— Work instruction —
Beginning at the line containing "überzeugen und trotzdem" in the material below and ending at the line containing "Hitpotential hat.", return each line exactly and add nothing.

— Data excerpts —
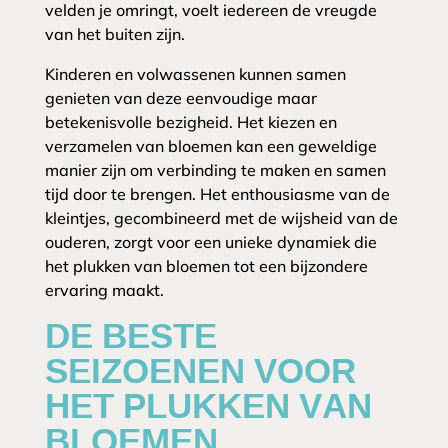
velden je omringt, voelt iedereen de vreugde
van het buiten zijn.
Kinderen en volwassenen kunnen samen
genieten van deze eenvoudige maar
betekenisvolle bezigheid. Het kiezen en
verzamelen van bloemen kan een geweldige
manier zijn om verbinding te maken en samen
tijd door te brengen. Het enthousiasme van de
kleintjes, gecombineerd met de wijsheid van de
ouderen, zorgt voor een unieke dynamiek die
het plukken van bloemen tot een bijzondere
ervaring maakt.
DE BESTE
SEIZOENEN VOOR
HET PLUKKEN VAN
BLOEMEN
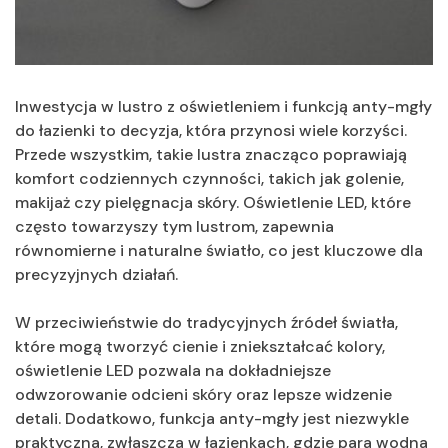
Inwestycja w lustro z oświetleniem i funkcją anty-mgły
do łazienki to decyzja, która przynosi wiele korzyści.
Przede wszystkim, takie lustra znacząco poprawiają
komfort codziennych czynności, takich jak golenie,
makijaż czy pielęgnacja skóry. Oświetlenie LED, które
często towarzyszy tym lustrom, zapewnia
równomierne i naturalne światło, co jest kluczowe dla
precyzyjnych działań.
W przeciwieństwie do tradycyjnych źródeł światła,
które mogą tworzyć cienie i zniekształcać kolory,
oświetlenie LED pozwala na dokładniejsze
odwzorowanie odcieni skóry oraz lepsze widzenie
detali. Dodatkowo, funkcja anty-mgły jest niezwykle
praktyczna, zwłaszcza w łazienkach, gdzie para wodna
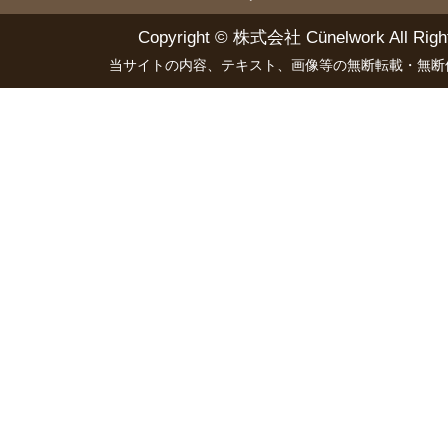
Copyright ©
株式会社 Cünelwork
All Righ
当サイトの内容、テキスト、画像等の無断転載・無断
...
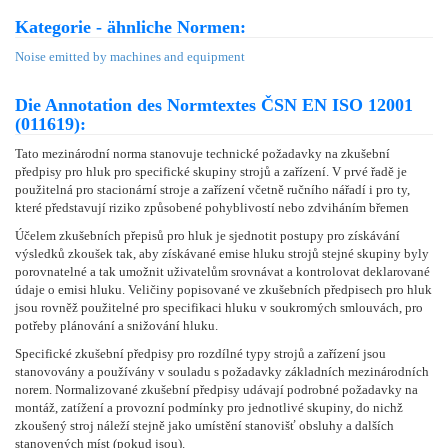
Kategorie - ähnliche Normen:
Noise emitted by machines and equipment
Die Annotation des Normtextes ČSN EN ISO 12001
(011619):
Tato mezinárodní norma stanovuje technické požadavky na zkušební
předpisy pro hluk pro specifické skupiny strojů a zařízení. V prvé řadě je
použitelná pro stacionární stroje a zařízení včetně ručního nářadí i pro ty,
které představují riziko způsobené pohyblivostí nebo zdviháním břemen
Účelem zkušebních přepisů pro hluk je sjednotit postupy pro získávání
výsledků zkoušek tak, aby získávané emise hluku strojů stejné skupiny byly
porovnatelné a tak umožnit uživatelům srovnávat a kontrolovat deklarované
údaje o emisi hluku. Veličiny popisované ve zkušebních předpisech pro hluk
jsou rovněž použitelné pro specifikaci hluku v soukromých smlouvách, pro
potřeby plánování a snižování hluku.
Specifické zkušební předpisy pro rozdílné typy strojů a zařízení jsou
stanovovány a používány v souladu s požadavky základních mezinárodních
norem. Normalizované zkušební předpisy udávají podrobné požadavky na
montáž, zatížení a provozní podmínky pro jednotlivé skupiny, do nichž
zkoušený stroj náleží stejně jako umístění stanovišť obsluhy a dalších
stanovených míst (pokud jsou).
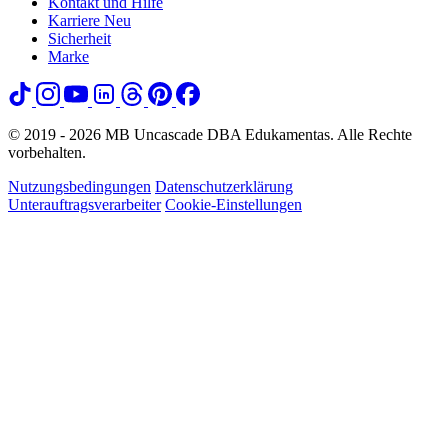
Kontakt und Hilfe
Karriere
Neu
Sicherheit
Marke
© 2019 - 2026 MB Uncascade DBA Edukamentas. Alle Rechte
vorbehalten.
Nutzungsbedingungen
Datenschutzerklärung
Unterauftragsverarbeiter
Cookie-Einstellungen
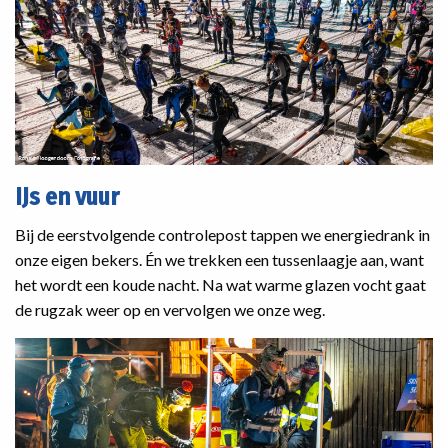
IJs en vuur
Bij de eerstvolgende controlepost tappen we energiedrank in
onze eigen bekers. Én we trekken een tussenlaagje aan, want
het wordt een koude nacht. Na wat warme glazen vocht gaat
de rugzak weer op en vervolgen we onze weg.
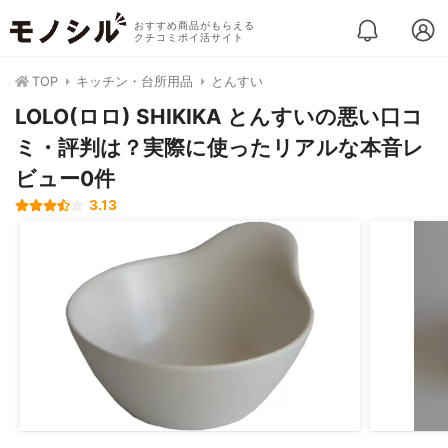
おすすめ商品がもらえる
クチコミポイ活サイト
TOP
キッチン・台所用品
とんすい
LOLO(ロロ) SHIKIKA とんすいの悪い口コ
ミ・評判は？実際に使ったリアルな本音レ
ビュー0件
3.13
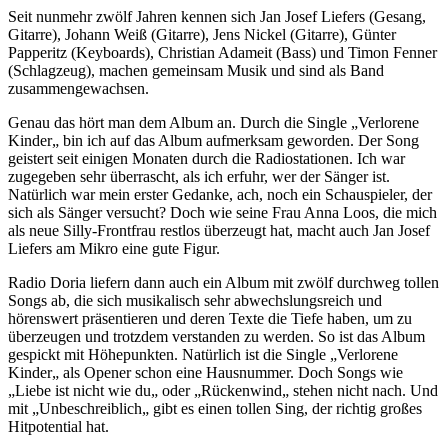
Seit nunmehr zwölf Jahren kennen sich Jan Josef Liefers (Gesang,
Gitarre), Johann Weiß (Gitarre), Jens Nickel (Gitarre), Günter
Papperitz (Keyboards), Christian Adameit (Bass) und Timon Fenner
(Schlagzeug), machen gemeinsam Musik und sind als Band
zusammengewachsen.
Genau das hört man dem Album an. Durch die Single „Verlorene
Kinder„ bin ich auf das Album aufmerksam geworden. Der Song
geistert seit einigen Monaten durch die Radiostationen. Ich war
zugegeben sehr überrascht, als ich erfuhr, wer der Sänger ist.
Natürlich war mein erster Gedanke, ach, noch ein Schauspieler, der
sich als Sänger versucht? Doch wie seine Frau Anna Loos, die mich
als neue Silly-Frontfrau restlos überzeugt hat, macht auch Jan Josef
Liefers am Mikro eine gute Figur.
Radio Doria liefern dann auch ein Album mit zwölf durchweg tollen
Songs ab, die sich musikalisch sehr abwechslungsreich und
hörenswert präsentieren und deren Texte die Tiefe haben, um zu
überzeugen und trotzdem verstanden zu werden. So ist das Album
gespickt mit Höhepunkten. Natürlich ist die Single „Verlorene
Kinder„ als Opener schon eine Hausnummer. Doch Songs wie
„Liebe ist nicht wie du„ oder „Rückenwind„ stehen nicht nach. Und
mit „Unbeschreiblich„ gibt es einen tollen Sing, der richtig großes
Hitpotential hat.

— Solution —
überzeugen und trotzdem verstanden zu werden. So ist das Album
gespickt mit Höhepunkten. Natürlich ist die Single „Verlorene
Kinder„ als Opener schon eine Hausnummer. Doch Songs wie
„Liebe ist nicht wie du„ oder „Rückenwind„ stehen nicht nach. Und
mit „Unbeschreiblich„ gibt es einen tollen Sing, der richtig großes
Hitpotential hat.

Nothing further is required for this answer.